LXXXVIII. No bien hubo llegado, cuando fue conocido por la vistosa sobreveste que solía traer en las batallas; vistos también los escuadrones de caballería y el cuerpo de infantería que venía tras él por su orden (pues se descubría desde lo alto lo que pasaba en la bajada de la cuesta), los enemigos traban combate. Alzado de ambas partes el grito, responden al eco iguales clamores del vallado y de todos los bastiones. Los nuestros, tirados sus dardos, echan mano de la espada. Déjase ver de repente la caballería sobre el enemigo. Avanzan las otras cohortes; los enemigos echan a huir, y en la huida encuentran con la caballería. Es grande la matanza. Sedulio, caudillo y príncipe de los limosines, es muerto; Vergasilauno, en la fuga, preso vivo; setenta y cuatro banderas presentadas a César; pocos los que de tanta muchedumbre vuelven sin lesión a los reales. Viendo desde la plaza el estrago y derrota de los suyos, desesperados de salvarse, retiran sus tropas de las trincheras. Entendido esto, sin más aguardar los galos desamparan sus reales. Y fue cosa que a no estar los nuestros rendidos de tanto correr a reforzar los puestos y del trabajo de todo el día, no hubieran dejado hombre con vida. Sobre la medianoche, destacada la caballería, dio alcance a su retaguardia prendiendo y matando a muchos; los demás huyen a sus tierras.

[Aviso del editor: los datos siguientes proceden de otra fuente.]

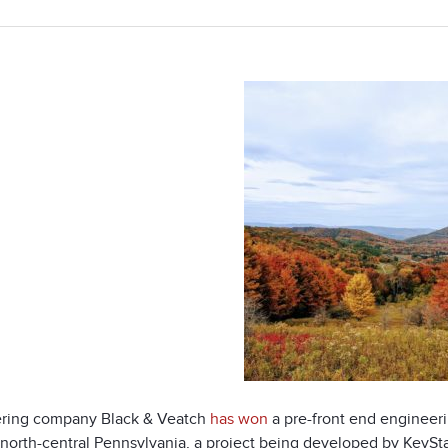
ring company Black & Veatch
has won
a pre-front end engineeri
 north-central Pennsylvania, a project being developed by KeySta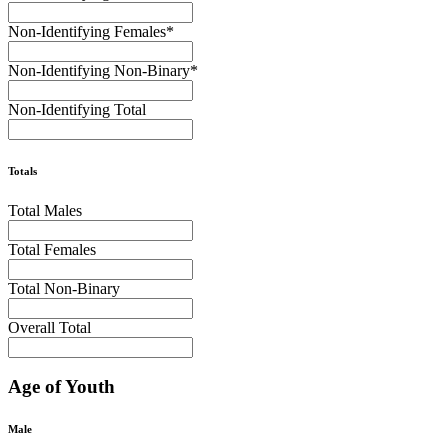
Non-Identifying Females
*
Non-Identifying Non-Binary
*
Non-Identifying Total
Totals
Total Males
Total Females
Total Non-Binary
Overall Total
Age of Youth
Male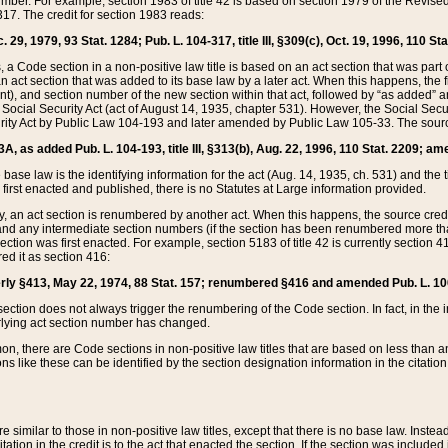
mber. For example, section 1983 of title 42 is based on section 1979 of the Revis
17. The credit for section 1983 reads:
 29, 1979, 93 Stat. 1284; Pub. L. 104-317, title III, §309(c), Oct. 19, 1996, 110 Sta
, a Code section in a non-positive law title is based on an act section that was part 
 act section that was added to its base law by a later act. When this happens, the fi
sent), and section number of the new section within that act, followed by “as added” 
e Social Security Act (act of August 14, 1935, chapter 531). However, the Social Secu
curity Act by Public Law 104-193 and later amended by Public Law 105-33. The sourc
53A, as added Pub. L. 104-193, title III, §313(b), Aug. 22, 1996, 110 Stat. 2209; am
 base law is the identifying information for the act (Aug. 14, 1935, ch. 531) and th
first enacted and published, there is no Statutes at Large information provided.
y, an act section is renumbered by another act. When this happens, the source cred
and any intermediate section numbers (if the section has been renumbered more than
ction was first enacted. For example, section 5183 of title 42 is currently section 4
d it as section 416:
merly §413, May 22, 1974, 88 Stat. 157; renumbered §416 and amended Pub. L. 100-7
ection does not always trigger the renumbering of the Code section. In fact, in the 
lying act section number has changed.
 there are Code sections in non-positive law titles that are based on less than an e
ons like these can be identified by the section designation information in the citatio
re similar to those in non-positive law titles, except that there is no base law. Instead,
citation in the credit is to the act that enacted the section. If the section was included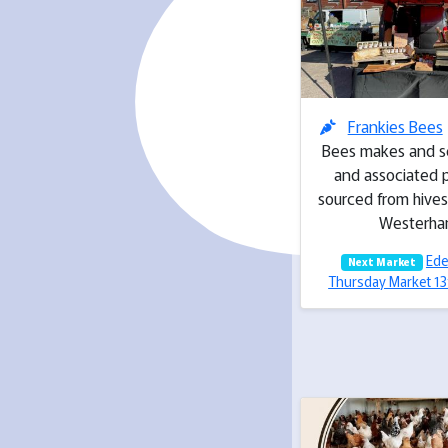
Frankies Bees
Bees makes and s
and associated 
sourced from hives
Westerh
Ede
Next Market
Thursday Market 1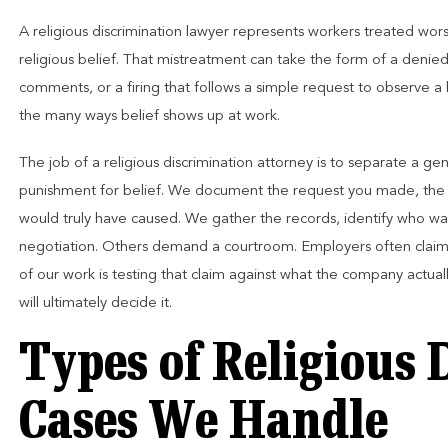
A religious discrimination lawyer represents workers treated worse 
religious belief. That mistreatment can take the form of a denied
comments, or a firing that follows a simple request to observe a 
the many ways belief shows up at work.
The job of a religious discrimination attorney is to separate a 
punishment for belief. We document the request you made, the 
would truly have caused. We gather the records, identify who wa
negotiation. Others demand a courtroom. Employers often claim
of our work is testing that claim against what the company actua
will ultimately decide it.
Types of Religious 
Cases We Handle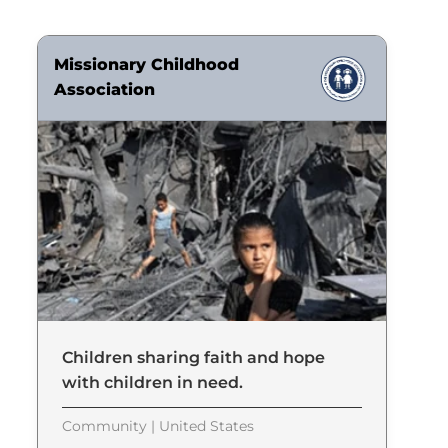
Missionary Childhood
Association
Children sharing faith and hope
with children in need.
Community | United States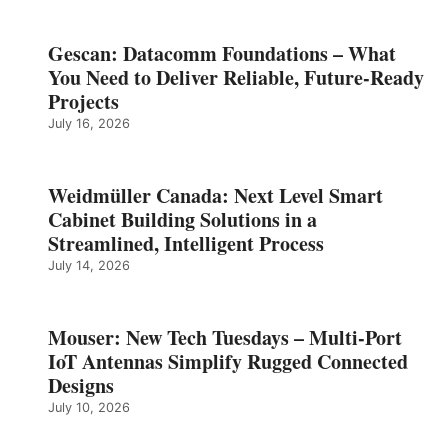
Gescan: Datacomm Foundations – What
You Need to Deliver Reliable, Future‑Ready
Projects
July 16, 2026
Weidmüller Canada: Next Level Smart
Cabinet Building Solutions in a
Streamlined, Intelligent Process
July 14, 2026
Mouser: New Tech Tuesdays – Multi-Port
IoT Antennas Simplify Rugged Connected
Designs
July 10, 2026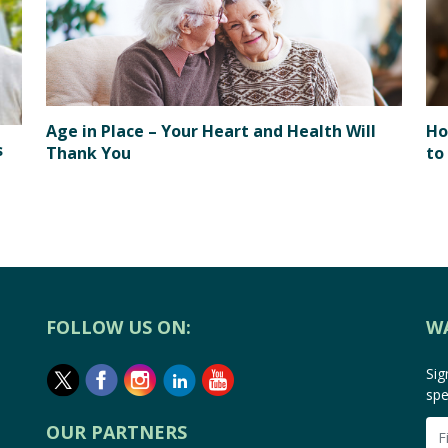
Age in Place – Your Heart and Health Will
Ho
s
Thank You
to
FOLLOW US ON:
W
Sig
spe
OUR PARTNERS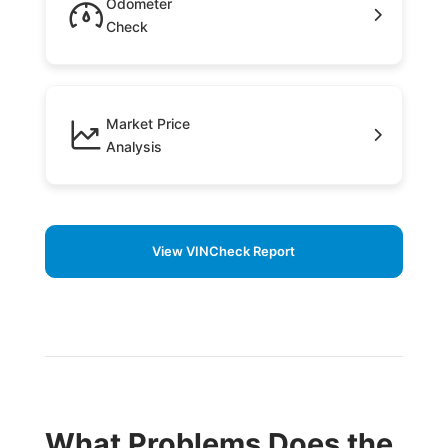
Odometer
Check
Market Price
Analysis
View VINCheck Report
What Problems Does the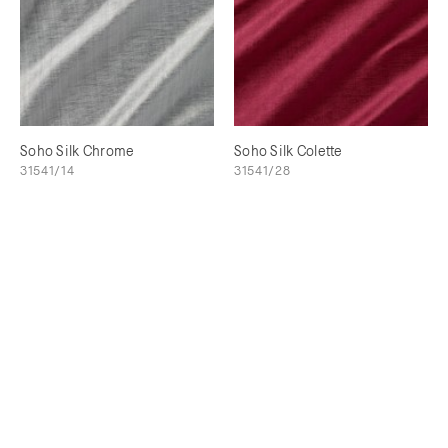
Soho Silk Chrome
Soho Silk Colette
31541/14
31541/28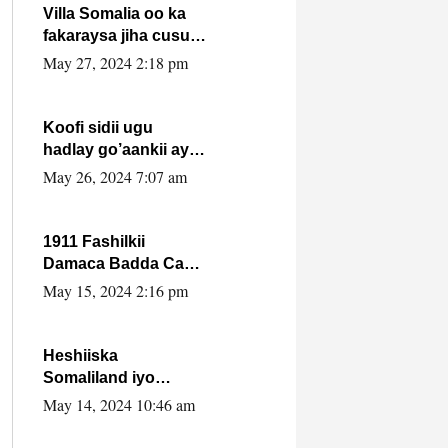
Villa Somalia oo ka
fakaraysa jiha cusub
oo siyaasadeed !!
May 27, 2024 2:18 pm
Koofi sidii ugu
hadlay go’aankii ay
ka gaartay
May 26, 2024 7:07 am
Maxkamadda
Gobolka Banaadir ?.
1911 Fashilkii
Damaca Badda Cas
ee Lij Iyasu Iyo Kan
May 15, 2024 2:16 pm
2024 Abiy Axmed
Cali!
Heshiiska
Somaliland iyo
Itoobiya oo ah mid
May 14, 2024 10:46 am
xadgudub ku ah
shuruucda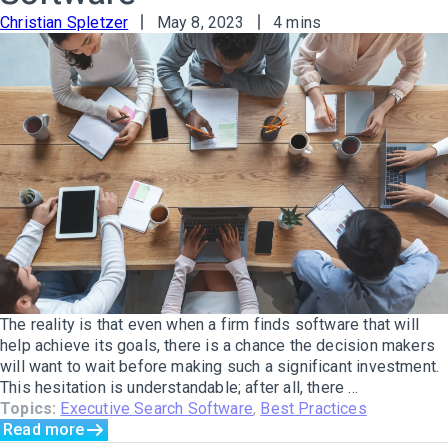
Christian Spletzer
May 8, 2023
4 mins
The reality is that even when a firm finds software that will
help achieve its goals, there is a chance the decision makers
will want to wait before making such a significant investment.
This hesitation is understandable; after all, there ...
Topics:
Executive Search Software
,
Best Practices
Read more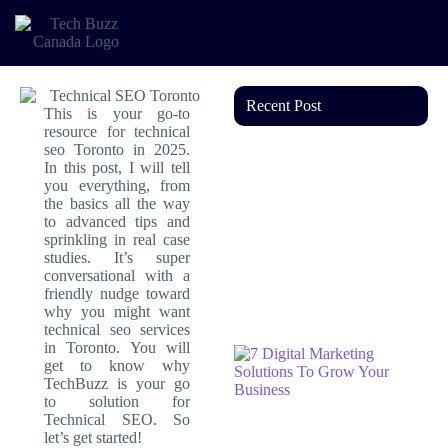
Recent Post
This is your go‑to
resource for technical
seo Toronto in 2025.
In this post, I will tell
you everything, from
the basics all the way
to advanced tips and
sprinkling in real case
studies. It’s super
conversational with a
friendly nudge toward
why you might want
technical seo services
in Toronto. You will
get to know why
TechBuzz is your go
to solution for
Technical SEO. So
let’s get started!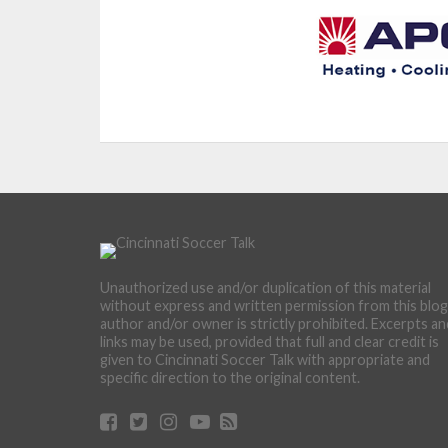
Unauthorized use and/or duplication of this material
without express and written permission from this blog
author and/or owner is strictly prohibited. Excerpts an
links may be used, provided that full and clear credit is
given to Cincinnati Soccer Talk with appropriate and
specific direction to the original content.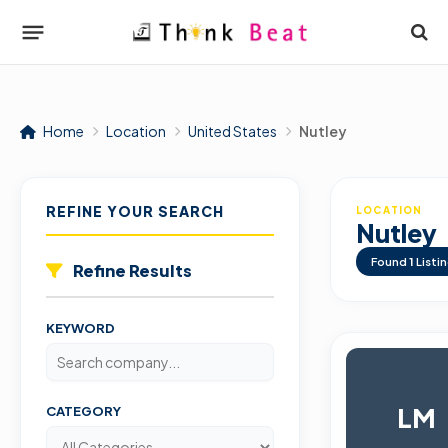
Home
Location
United States
Nutley
REFINE YOUR SEARCH
LOCATION
Nutley
Found
1
Listi
Refine Results
KEYWORD
LM
CATEGORY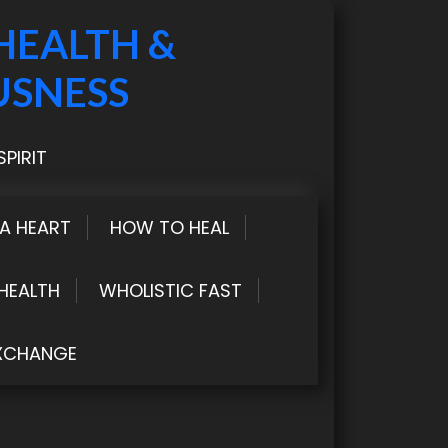
HEALTH &
USNESS
PIRIT
LA HEART
HOW TO HEAL
HEALTH
WHOLISTIC FAST
XCHANGE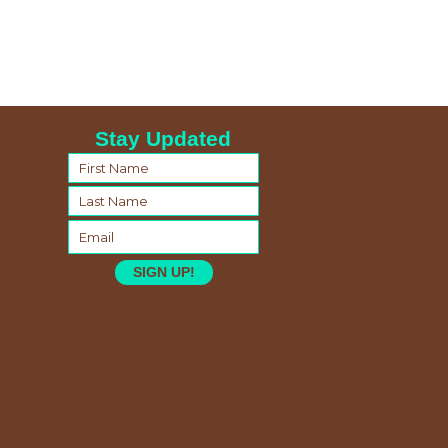
Stay Updated
SIGN UP!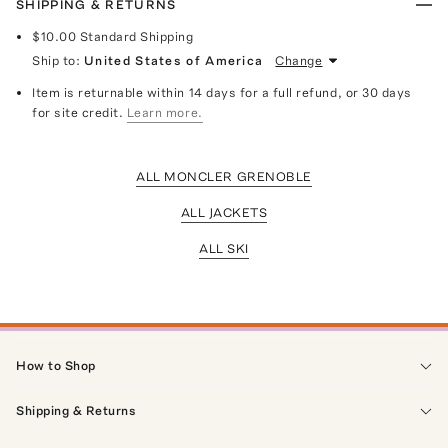
SHIPPING & RETURNS
$10.00
Standard Shipping
Ship to:
United States of America
Change
Item is returnable within 14 days for a full refund, or 30 days
for site credit.
Learn more.
ALL MONCLER GRENOBLE
ALL JACKETS
ALL SKI
How to Shop
Shipping & Returns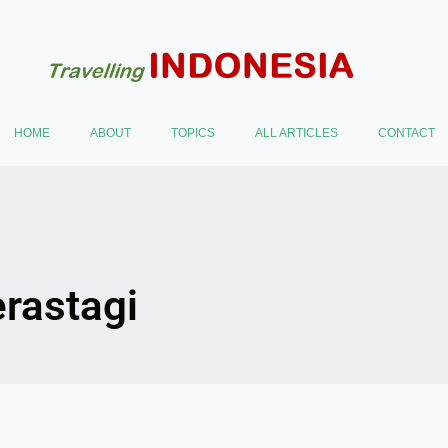
HOME
ABOUT
TOPICS
ALL ARTICLES
CONTACT
erastagi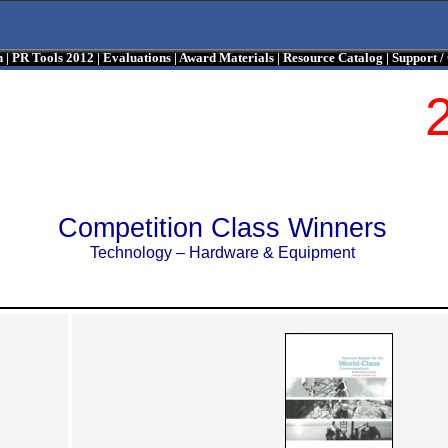
n
|
PR Tools 2012
|
Evaluations
|
Award Materials
|
Resource Catalog
|
Support 
Competition Class Winners
Technology – Hardware & Equipment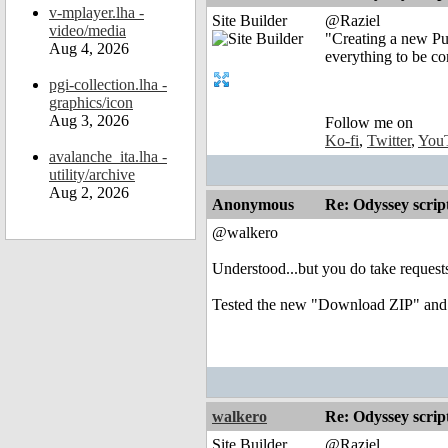
v-mplayer.lha -
Site Builder
@Raziel
video/media
"Creating a new Pul
Aug 4, 2026
everything to be co
pgi-collection.lha -
graphics/icon
Aug 3, 2026
Follow me on
Ko-fi
,
Twitter
,
You
avalanche_ita.lha -
utility/archive
Aug 2, 2026
Anonymous
Re: Odyssey scrip
@walkero
Understood...but you do take reques
Tested the new "Download ZIP" and
walkero
Re: Odyssey scrip
Site Builder
@Raziel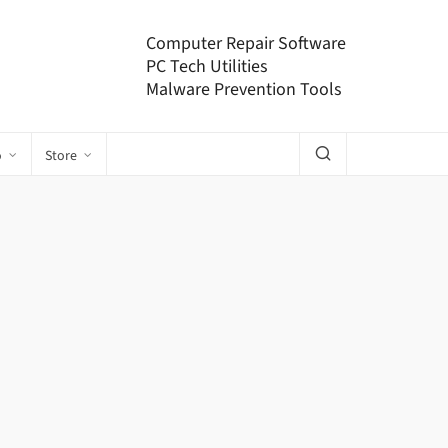
Computer Repair Software
PC Tech Utilities
Malware Prevention Tools
o
Store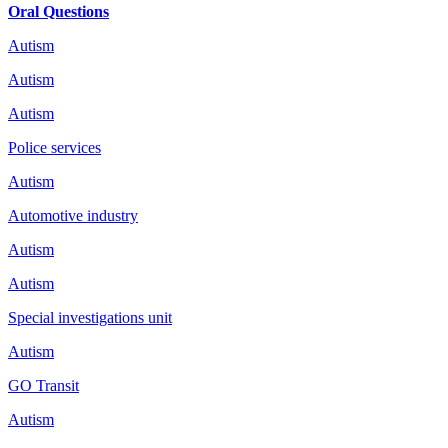
Oral Questions
Autism
Autism
Autism
Police services
Autism
Automotive industry
Autism
Autism
Special investigations unit
Autism
GO Transit
Autism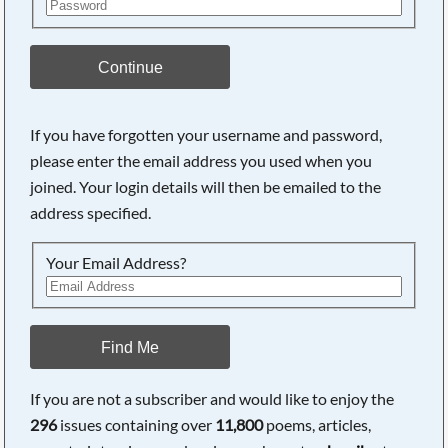
Continue
If you have forgotten your username and password,
please enter the email address you used when you
joined. Your login details will then be emailed to the
address specified.
Your Email Address?
Find Me
If you are not a subscriber and would like to enjoy the
296
issues containing over
11,800
poems, articles,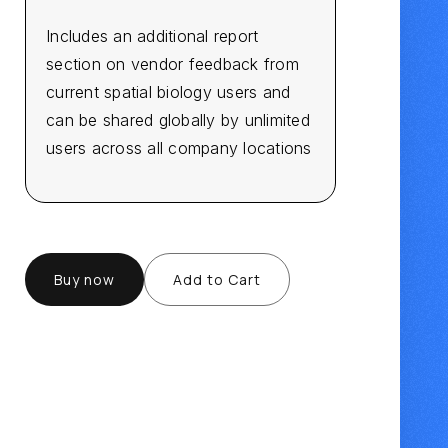
Includes an additional report
section on vendor feedback from
current spatial biology users and
can be shared globally by unlimited
users across all company locations
Buy now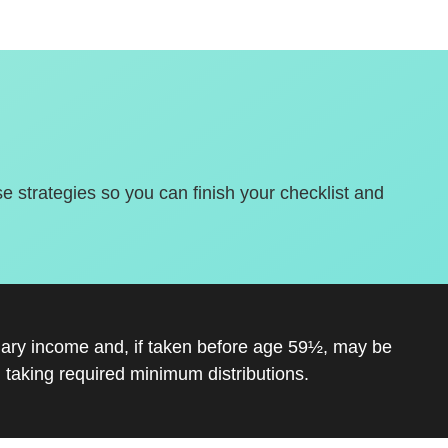
se strategies so you can finish your checklist and
inary income and, if taken before age 59½, may be
 taking required minimum distributions.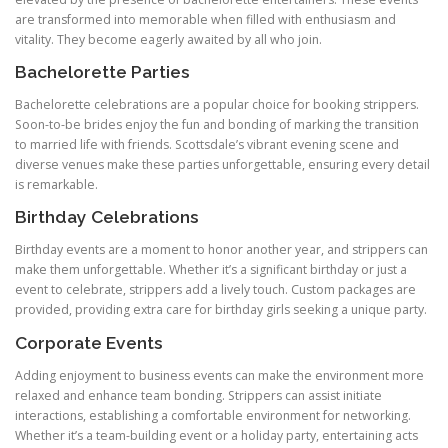
are transformed into memorable when filled with enthusiasm and
vitality. They become eagerly awaited by all who join.
Bachelorette Parties
Bachelorette celebrations are a popular choice for booking strippers.
Soon-to-be brides enjoy the fun and bonding of marking the transition
to married life with friends. Scottsdale’s vibrant evening scene and
diverse venues make these parties unforgettable, ensuring every detail
is remarkable.
Birthday Celebrations
Birthday events are a moment to honor another year, and strippers can
make them unforgettable. Whether it’s a significant birthday or just a
event to celebrate, strippers add a lively touch. Custom packages are
provided, providing extra care for birthday girls seeking a unique party.
Corporate Events
Adding enjoyment to business events can make the environment more
relaxed and enhance team bonding. Strippers can assist initiate
interactions, establishing a comfortable environment for networking.
Whether it’s a team-building event or a holiday party, entertaining acts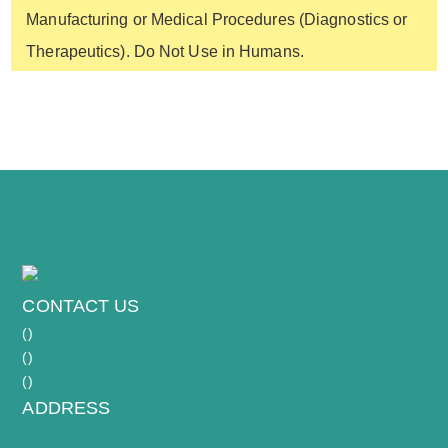
to adhere and recover for several hours (or
Manufacturing or Medical Procedures (Diagnostics or
flow cytometry. They are also QC-tested to be
overnight) before starting your experiment.
Therapeutics). Do Not Use in Humans.
free of microbial contaminants, including
mycoplasma.
CONTACT US
(
)
(
)
(
)
ADDRESS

LXXXIX. Al otro día Vercingetórige, convocada su gente, protesta «no haber emprendido él esta guerra por sus propios intereses, sino por la defensa de la común libertad; mas ya que es forzoso ceder a la fortuna, él está pronto a que lo sacrifiquen, o dándole, si quieren, la muerte o entregándolo vivo a los romanos para satisfacerles», Despachan diputados a César, mándales entregar las armas y las cabezas de partido. Él puso su pabellón en un baluarte delante los reales. Aquí se le presentan los generales. Vecingetórige es entregado. Arrojan a sus pies las armas. Reservando los eduos y alvernos a fin de valerse de ellos para recobrar sus Estados, de los demás cautivos da uno a cada soldado a título de despojo.